Running into a strange issue that just popped up on a few servers in my
environment and was wondering if the community had any insight into as to
what could be causing the issue.
First, a bit of background. I am running Postgres 10.11 on Windows (but
have seen similar issue on a server running 11.6)
Windows Version:
Major Minor Build Revision
- - -
10 0 14393 0
I have the following query that was on average running in ~2ms suddenly
jump up to on average ~25ms. This query is called millions of time per day
and there were cases of the query taking 20-30 seconds. Below is the
explain analyze of one such example.
When seeing this issue, the server was under some CPU pressure but even
with that, I would not think it should get as slow as shown below as we are
using SSDs and none of the windows disk counters (IOPS, queue length) show
any value that would be of concern.
explain (analyze,buffers) SELECT
tabledata.uuid_id,tabledata.int_id,tabledata.timestamp_date,tabledata.int_otherid,tabledata.float_value,tabledata.int_otherid2,tabledata.int_otherid3,tabledata.int_rowver
FROM tabledata WHERE timestamp_date <= $1 AND int_otherid3 IN
($2,$3,$4,$5,$6,$7) AND tabledata.int_id=$8 ORDER BY timestamp_date DESC
LIMIT 1
QUERY PLAN
---
Limit (cost=0.71..139.67 rows=1 width=84) (actual
time=17719.076..17719.077 rows=1 loops=1)

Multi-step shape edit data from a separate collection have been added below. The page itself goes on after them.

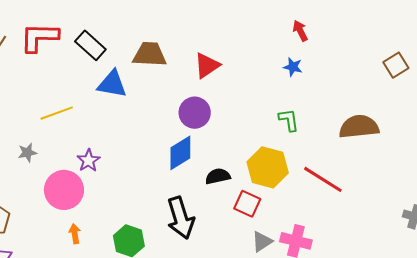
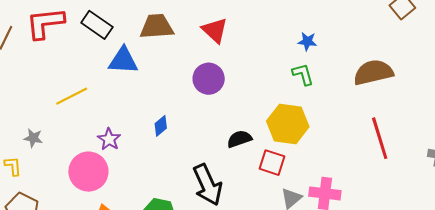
red triangle: (207, 65) -> (215, 30), turned -36
blue star: (293, 67) -> (307, 41), moved
gray star: (27, 153) -> (33, 138), moved, turned 30
blue diamond: (180, 153) -> (161, 126), moved, size x0.6
red line: (323, 179) -> (380, 138), moved, turned 48

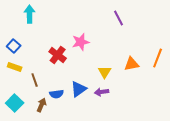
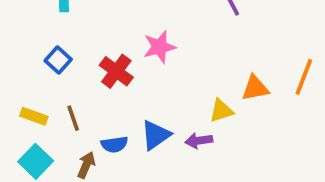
blue square: (14, 46) -> (58, 60), moved
yellow rectangle: (15, 67) -> (34, 116), moved
yellow triangle: (105, 72) -> (221, 111), moved, turned 40

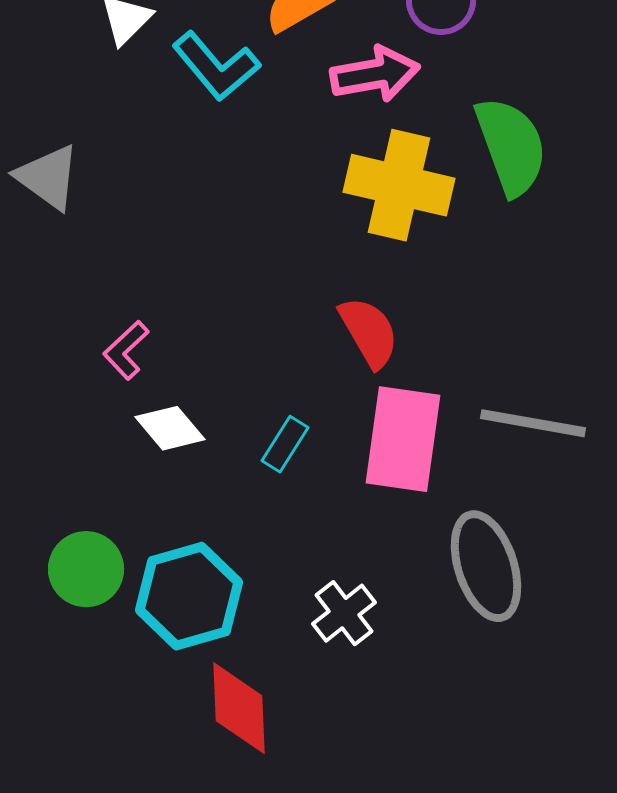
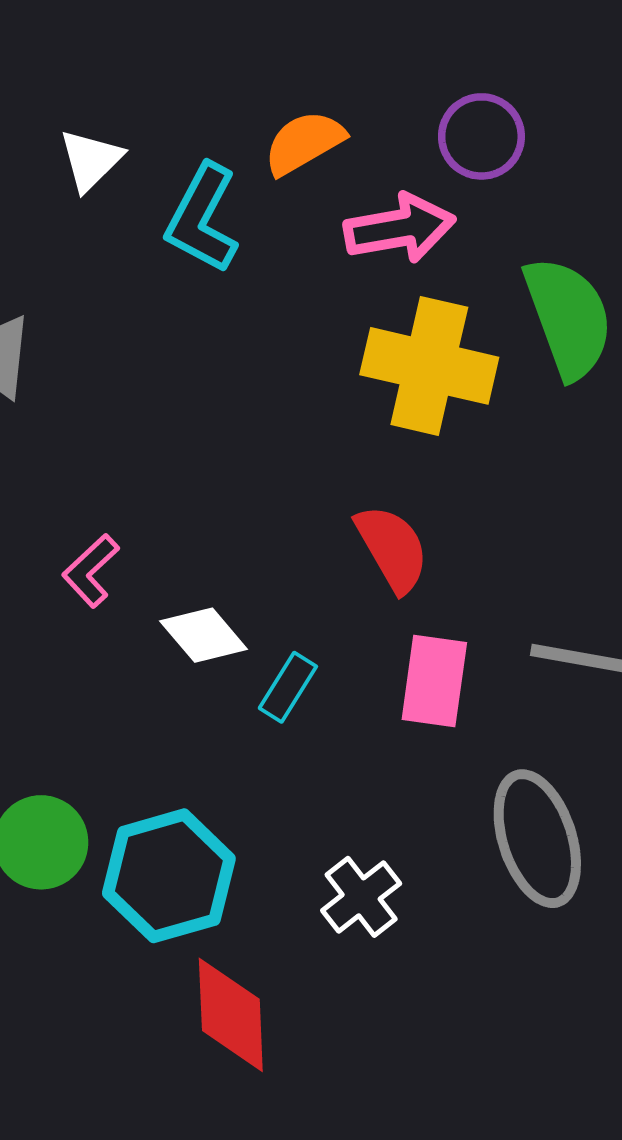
cyan L-shape: (216, 66) -> (202, 218), turned 68
white diamond: (170, 428) -> (204, 635), moved
pink rectangle: (403, 439) -> (434, 681), size x0.7

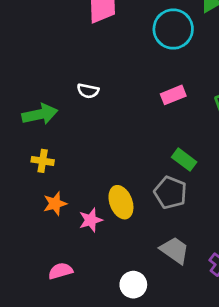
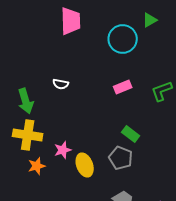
green arrow: (40, 114) -> (26, 101), turned 85
yellow cross: (43, 161) -> (28, 135), size x1.8
pink star: (91, 220) -> (63, 150), moved

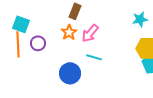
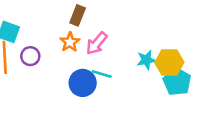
cyan star: (140, 19) -> (146, 60), moved
blue circle: (70, 73) -> (83, 83), moved

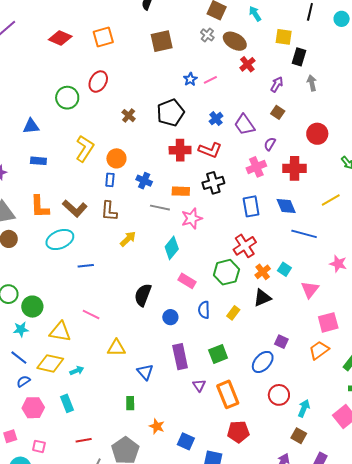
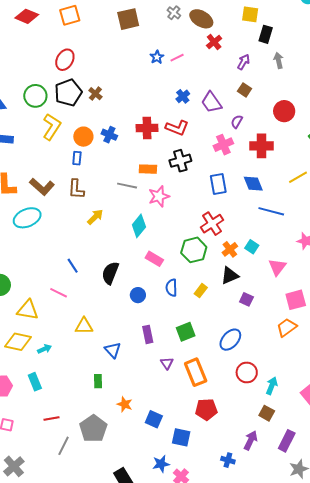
green circle: (67, 98) -> (35, 96), moved
black pentagon: (171, 113) -> (68, 93), moved
blue cross: (144, 181) -> (109, 135), moved
blue line: (86, 266) -> (73, 266), moved, turned 63
purple square: (281, 342) -> (246, 299), moved
purple rectangle: (180, 357) -> (148, 334), size x0.7

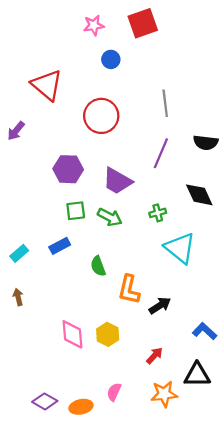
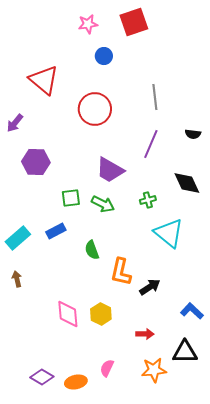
black semicircle: (206, 143) -> (193, 134), size x0.7
purple hexagon: (68, 169) -> (36, 162), moved
cyan rectangle: (19, 253) -> (18, 238), size x1.4
red arrow: (154, 356) -> (145, 334), turned 48

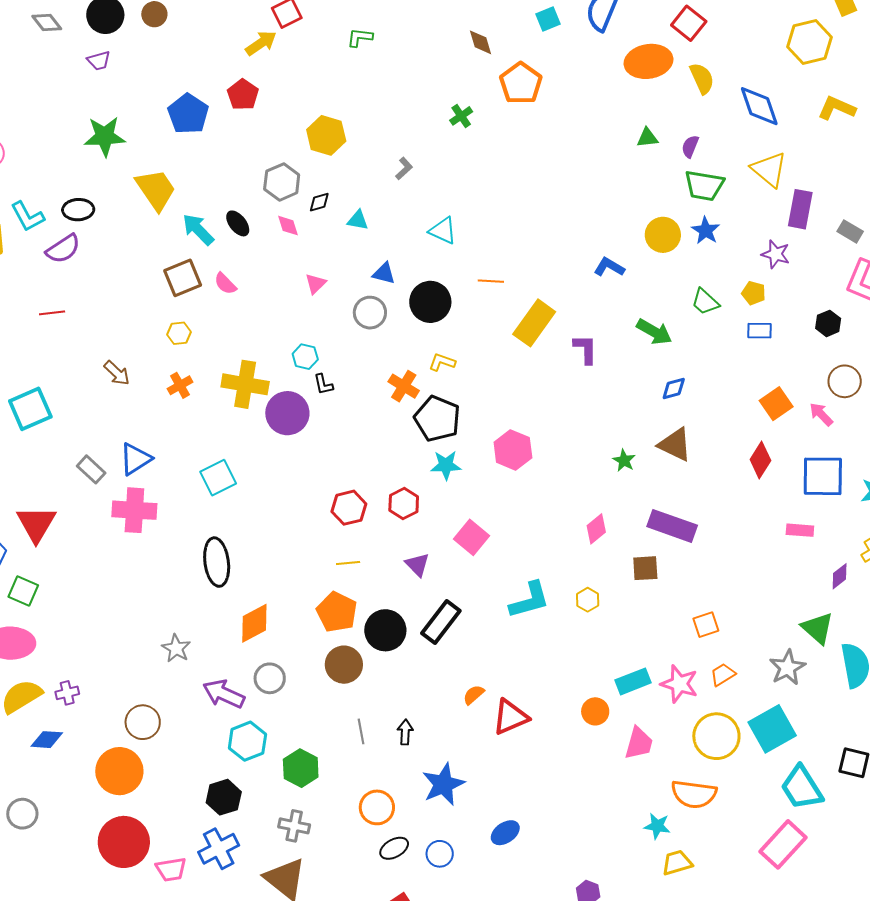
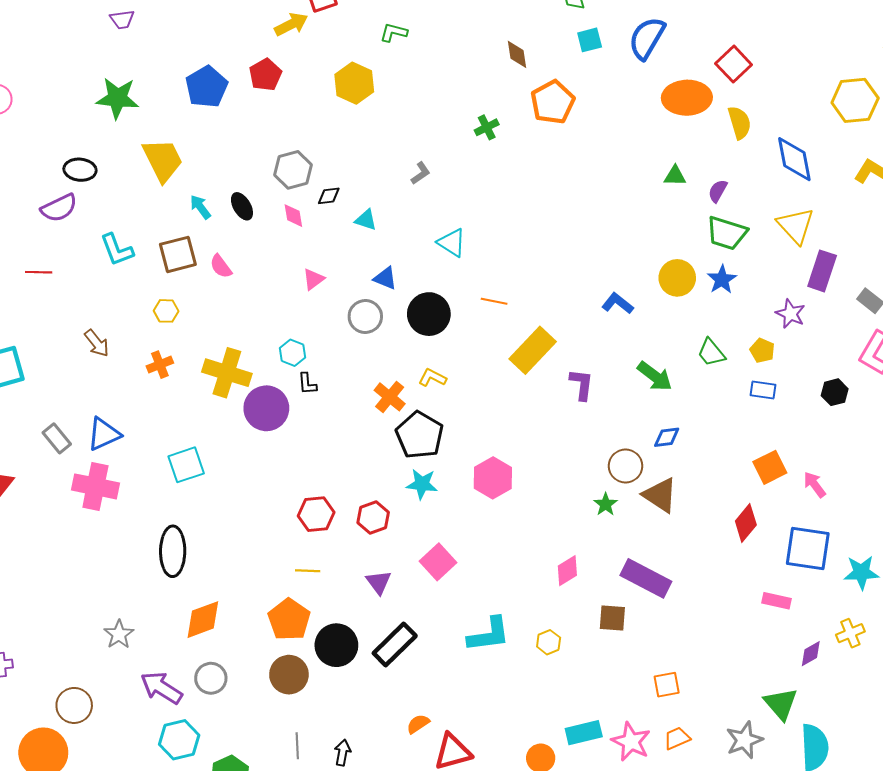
yellow hexagon: (326, 135) -> (354, 83), moved
cyan L-shape: (28, 217) -> (117, 250), moved
cyan arrow: (198, 229) -> (200, 207), size x0.7
brown circle: (845, 381) -> (626, 466), moved

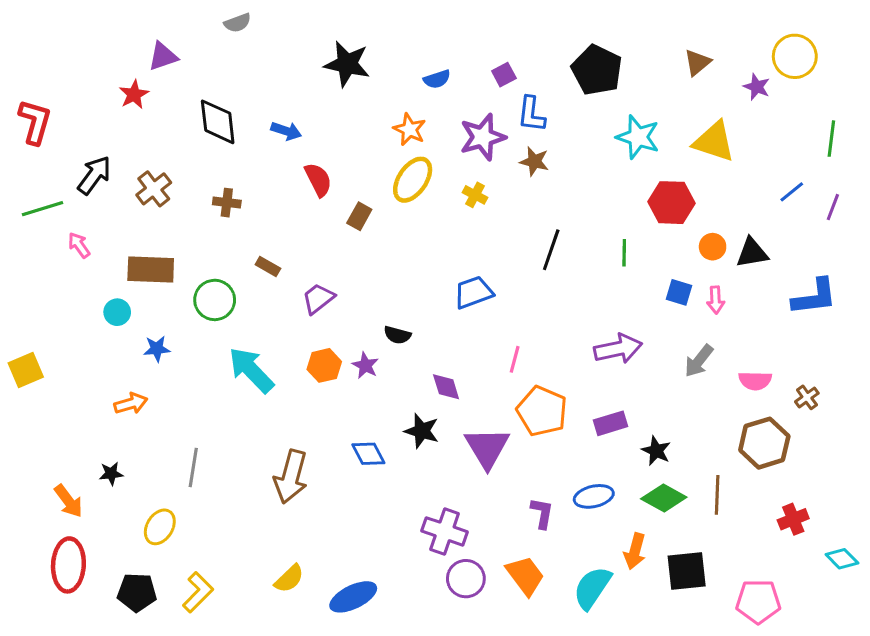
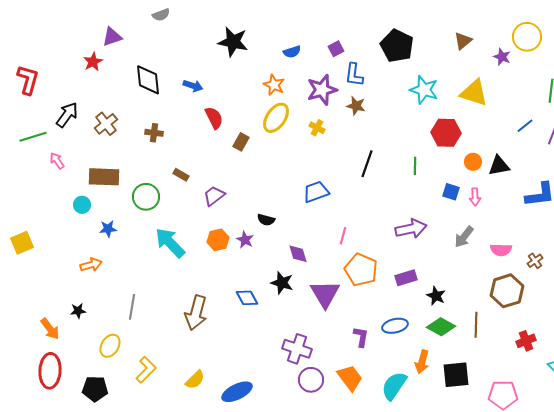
yellow L-shape: (198, 592) -> (146, 370), moved

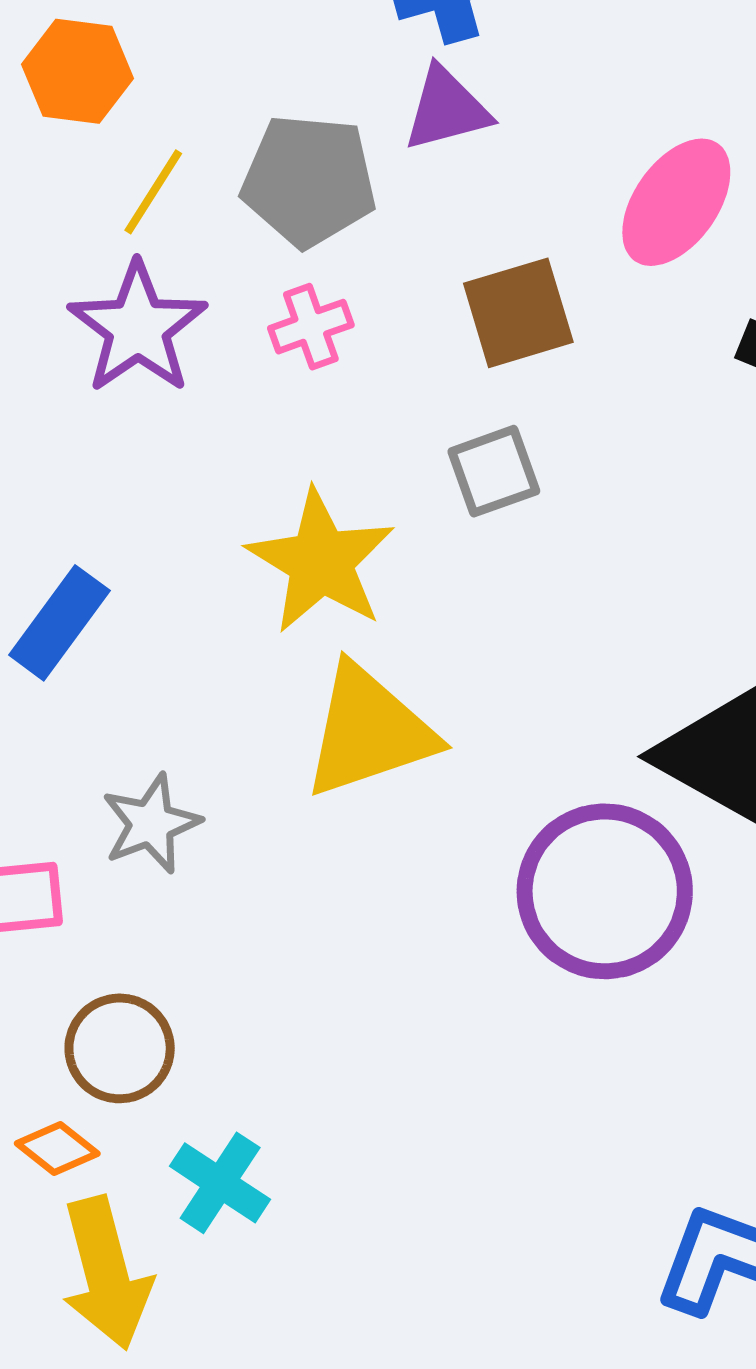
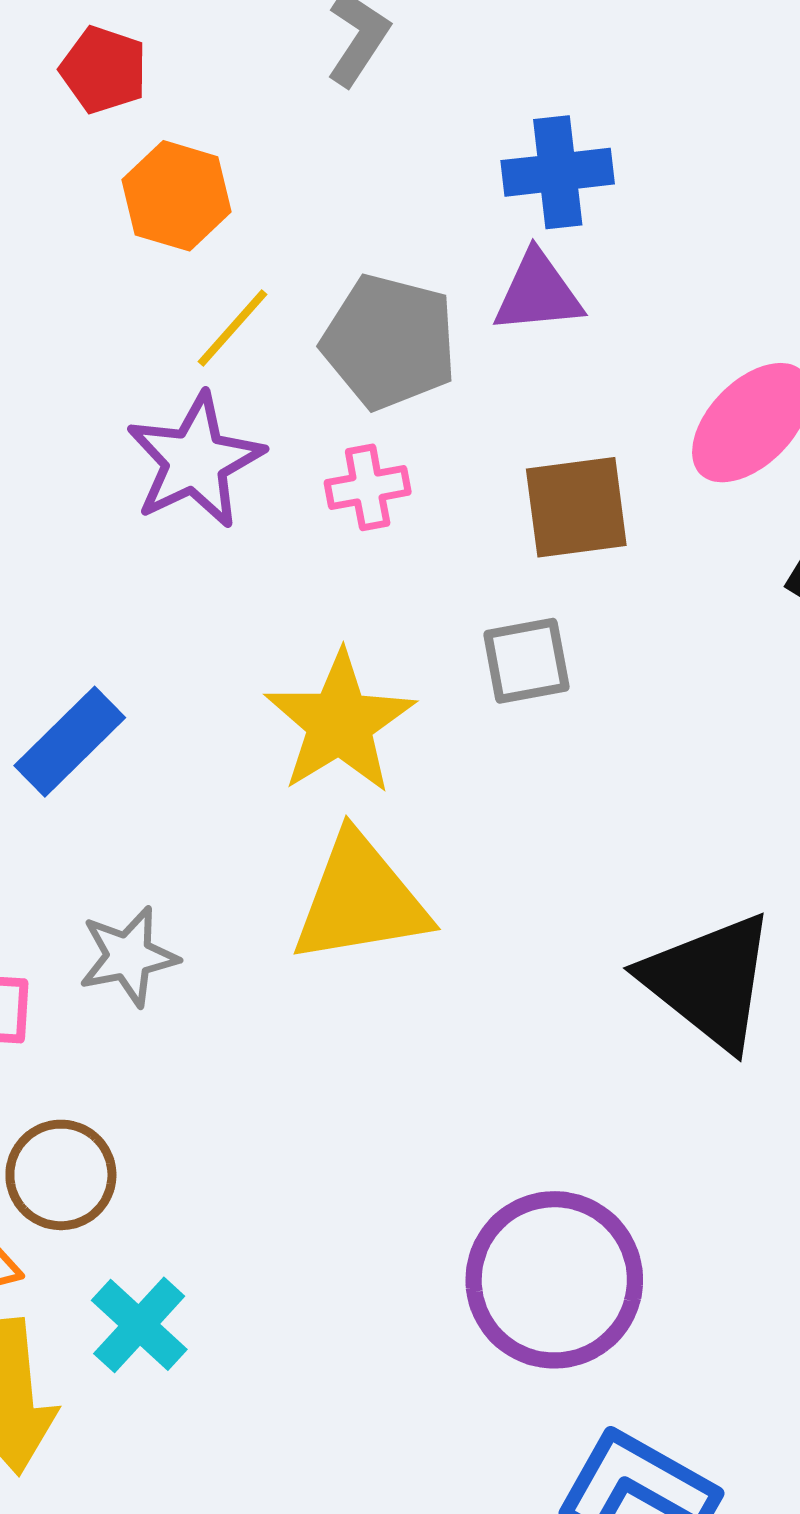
purple circle: (605, 891) -> (554, 1280), moved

Buffers: shared hit=12102 read=13259 written=111
-> Index Scan Backward using
ix_tabledata_intid_timestampdate_intotherid3_intotherid2 on tabledata
(cost=0.71..2112828.54 rows=15204 width=84) (actual
time=17719.056..17719.057 rows=1 loops=1)
Index Cond: ((int_id = 8149) AND (timestamp_date <=
'2020-02-24 03:05:00.013'::timestamp without time zone))
Filter: (int_otherid3 = ANY
('{3ad2b707-a068-42e8-b0f2-6c8570953760,4e1b1bfa-34e1-48df-8cf8-2b59caf076e2,00d394dd-c2f4-4f3a-a8d4-dc208dafa686,baa904a6-8302-4fa3-b8ae-8adce8fe4306,3c99d61b-21a1-42ea-92a8-3cc88d79f3f1,befe0f8b-5911-47b3-bfae-faa9f8b09d08}'::uuid[]))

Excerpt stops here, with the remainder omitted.